Aujourd'hui, beaucoup d'artisans transporteurs du secteur de la benne travaux publics se retrouve dans une impasse : subir la loi des donneurs d'ordres ou disparaître. « Pour s'en sortir, adhérer à un groupement peut constituer une solution », commente Michel Biancale de Lyon Bennes.
La tentation du « chacun pour soi ». Toutefois, le regroupement a une limite : l'individualisme des transporteurs. « L'idée de se réunir et de partager le travail ne réjouit jamais les adhérents au départ. Cela fait partie des mentalités qu'il faut transformer », observe Michel Biancale. « Si en période de pleine activité, les adhérents roulent tous pour GTB 54 ; lors des mois les plus creux comme le début d'année, ils sont tentés de prendre n'importe quoi, même à un prix ridiculement bas, pour faire tourner leurs véhicules », avoue Jean-Marie Grand. « Tant qu'il y a du travail, ça marche. Quand l'activité fait défaut, la tentation du "chacun pour soi" est très forte », résume, un brin amer, Dominique Laure. Des comportements qui sont autant de failles dans lesquelles s'engouffrent les donneurs d'ordres. « Ils en profitent pour tirer au maximum les prix vers le bas sachant que, quoi qu'il arrive, ils trouveront toujours un transporteur pour travailler en dessous de son prix de revient », déplore Jean-Marie Grand. Une volonté farouche d'indépendance des transporteurs poussent même ces derniers à refuser le principe de la coopérative d'achats. Chez GTB 54, les 29 adhérents n'ont pas réussi à se mettre d'accord et continuent de s'adresser individuellement à leurs fournisseurs. Chez Lyon Bennes, pas de groupement d'achats non plus, mais des commandes passées concomitamment par plusieurs adhérents auprès du même fournisseur permettent d'obtenir des prix intéressants.

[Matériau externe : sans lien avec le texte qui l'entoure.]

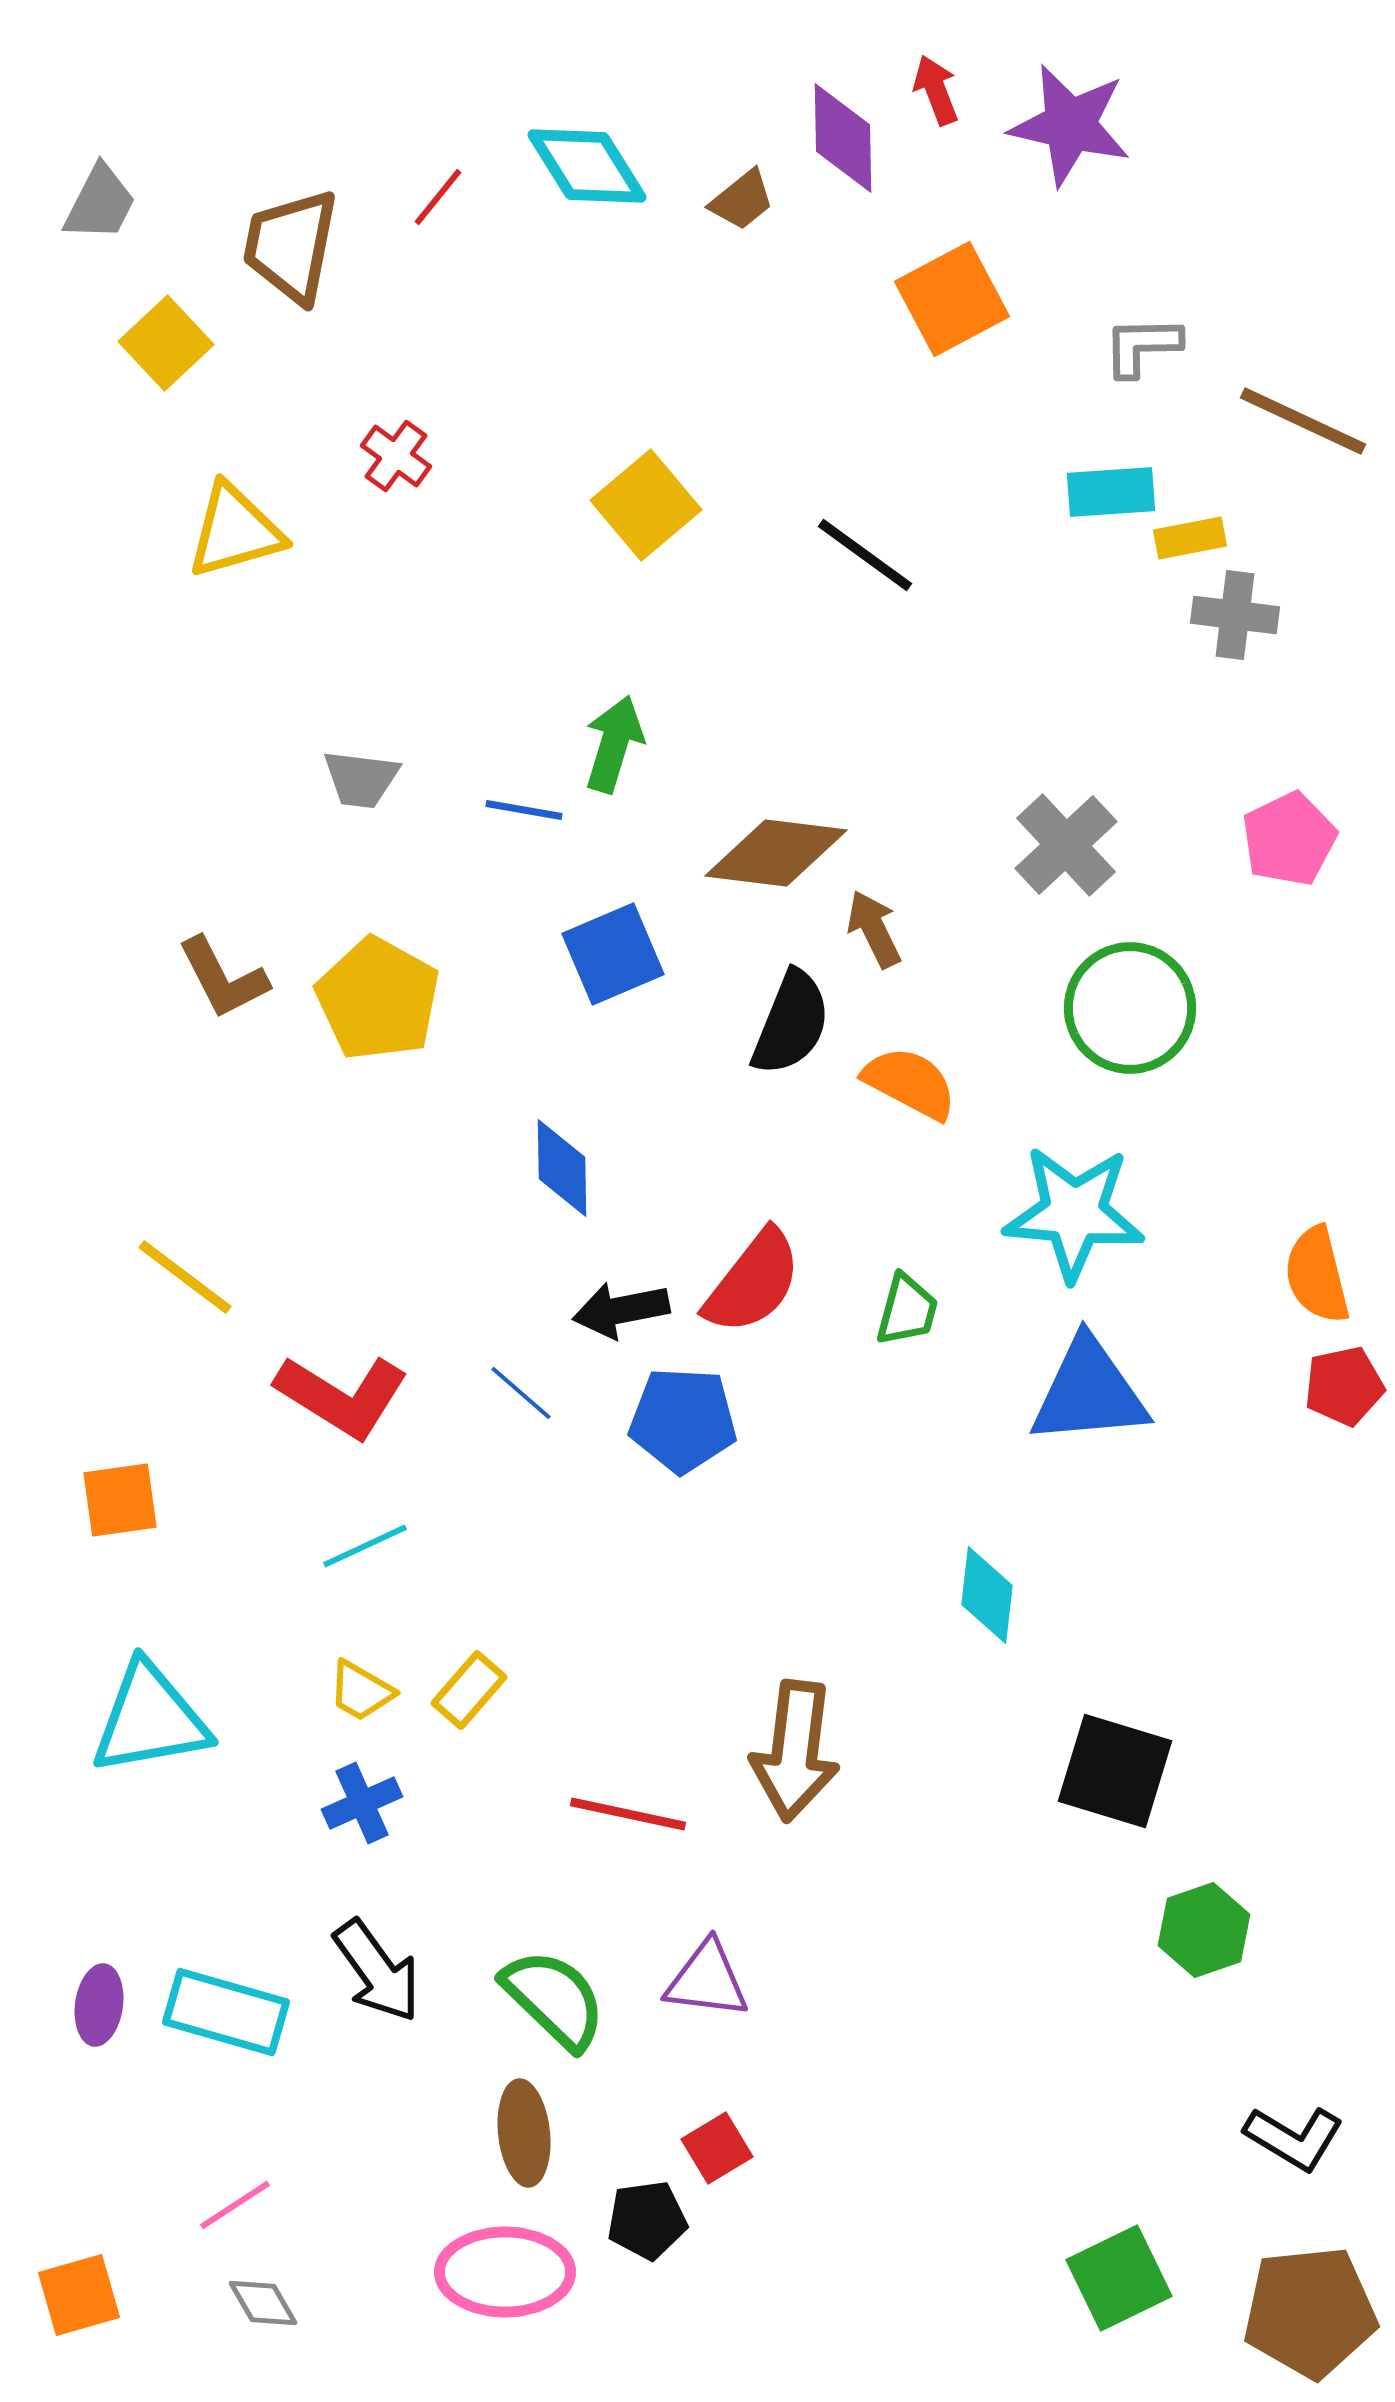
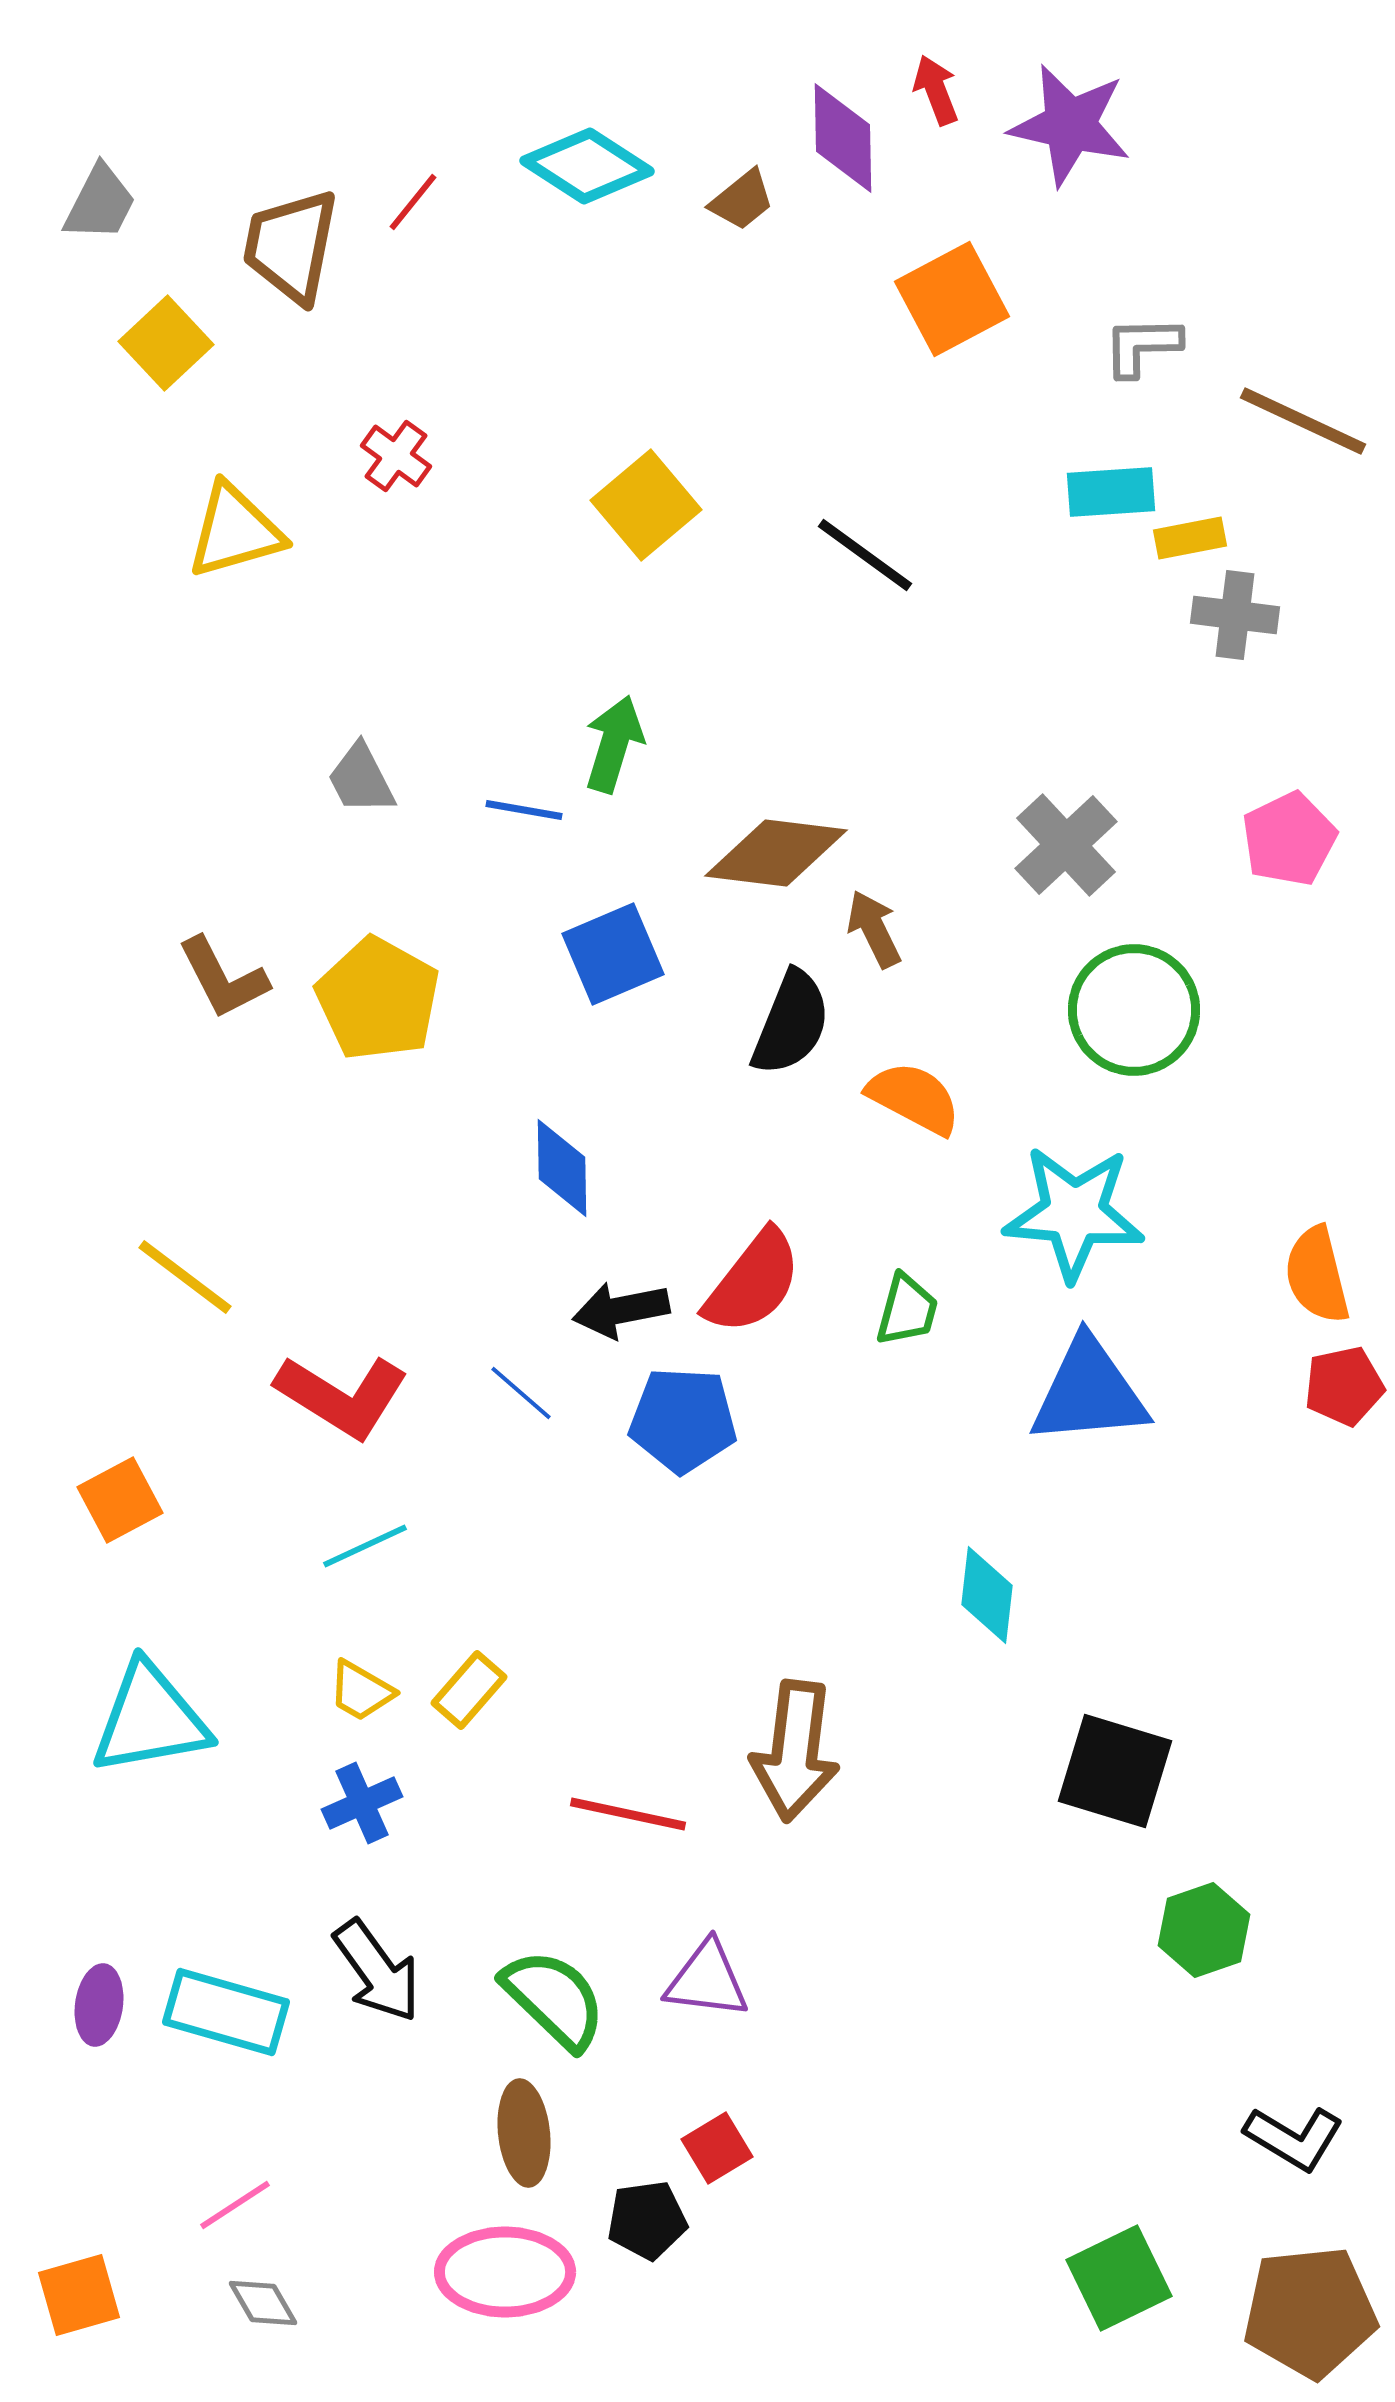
cyan diamond at (587, 166): rotated 25 degrees counterclockwise
red line at (438, 197): moved 25 px left, 5 px down
gray trapezoid at (361, 779): rotated 56 degrees clockwise
green circle at (1130, 1008): moved 4 px right, 2 px down
orange semicircle at (910, 1083): moved 4 px right, 15 px down
orange square at (120, 1500): rotated 20 degrees counterclockwise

Chez Ablo Coop en revanche, les achats d'assurances, d'huiles et de pneumatiques sont gérés par la coopérative. L'entretien est, en outre, assuré par un atelier intégré commun où travaillent deux mécaniciens, salariés d'Ablo Coop. Les interventions sont ensuite facturées à l'adhérent. « Cependant, le groupement d'achat trouve sa limite dans l'acquisition de véhicules en commun », déclare Dominique Laure. « Le camion est l'outil de travail des transporteurs. Ils ont, en la matière, des préférences et des habitudes, qu'il sera excessivement difficile de modifier. C'est dommage, car c'est dans ce domaine que les plus importantes économies pourraient être réalisées ».